Not surprisingly, students who originally reported feeling confident about their math abilities and only moderate about their verbal abilities were more likely to go on to a career in science or a related field. The researchers say this means that mathematics may play a more integral role in those persons’ identity, leading them to a career in science.
The researchers think that, in light of their findings, educators should stop worrying about boosting girls’ abilities in math and focus instead on emphasizing how cool careers in science are to the girls who excel at both math and liberal arts.
The researchers do not explore why women may be choosing a career as English teachers over a principle investigator in a physics lab. Whether or not other factors come into play—such as sexism, difference in mentoring styles, or false expectations that a career in science will automatically equate with giving up on having a family—are not mentioned in their statement. But MSN reports on another possible explanation—inequality in science fields:
Another study from this month said that while female scientists have made gains in the field, they face “persistent career challenges.”
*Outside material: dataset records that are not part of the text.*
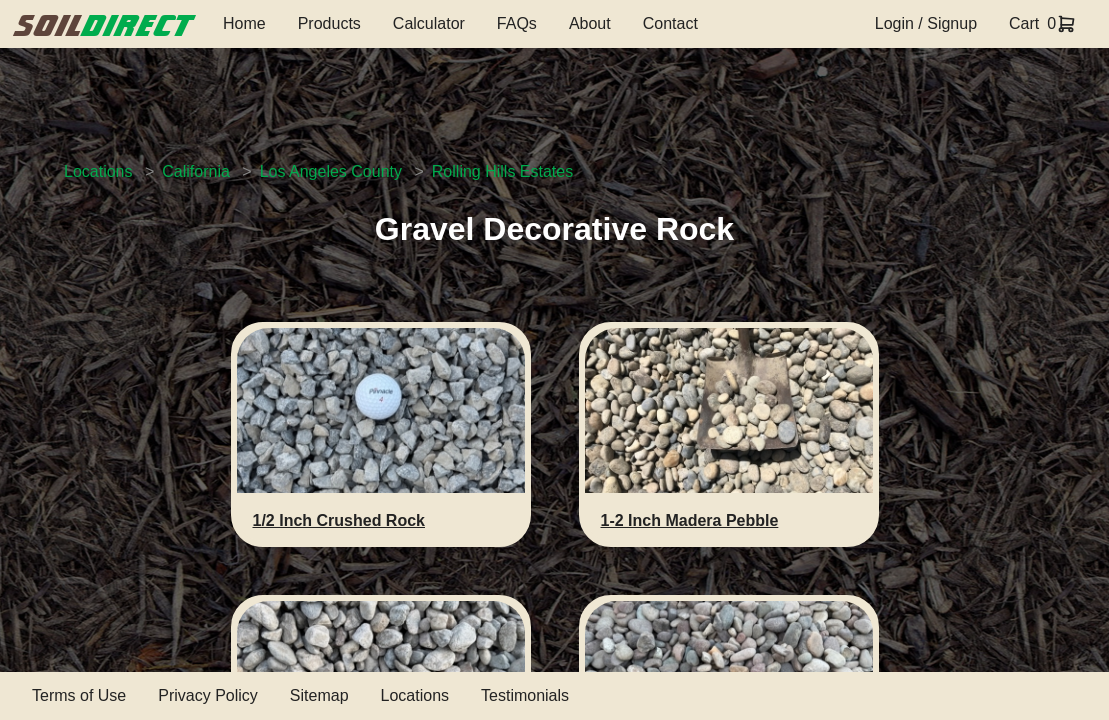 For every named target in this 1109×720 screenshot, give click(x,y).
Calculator (429, 23)
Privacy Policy (208, 695)
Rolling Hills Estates (502, 171)
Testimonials (525, 695)
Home (244, 23)
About (590, 23)
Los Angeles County (331, 171)
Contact (670, 23)
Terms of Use (79, 695)
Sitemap (319, 695)
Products (329, 23)
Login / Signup (926, 23)
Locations (98, 171)
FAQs (517, 23)
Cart (1024, 23)
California (196, 171)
The study, published in the journal Nature, said that U.S. universities and colleges tend to employ many more male than female scientists, and that men in the field earn significantly more than women.
“One of the most persistent problems,” the study says, “is that a disproportionate fraction of qualified women drop out of science careers in the very early stages.”
The study suggests the reason for this could be a lack of role models, resulting in females in the field feeling like they don’t belong.
The idea that women are simply choosing other careers isn’t entirely new. The Boston Globe‘s Ideas section wrote about two studies that drew similar conclusions in 2008:
When it comes to certain math- and science-related jobs, substantial numbers of women – highly qualified for the work – stay out of those careers because they would simply rather do something else….The researchers are not suggesting that sexism and cultural pressures on women don’t play a role, and they don’t yet know why women choose the way they do. One forthcoming paper in the Harvard Business Review, for instance, found that women often leave technical jobs because of rampant sexism in the workplace.
This research all points to one clear confusion: more women could be entering science fields than do right now. Why they don’t is a more complicated question.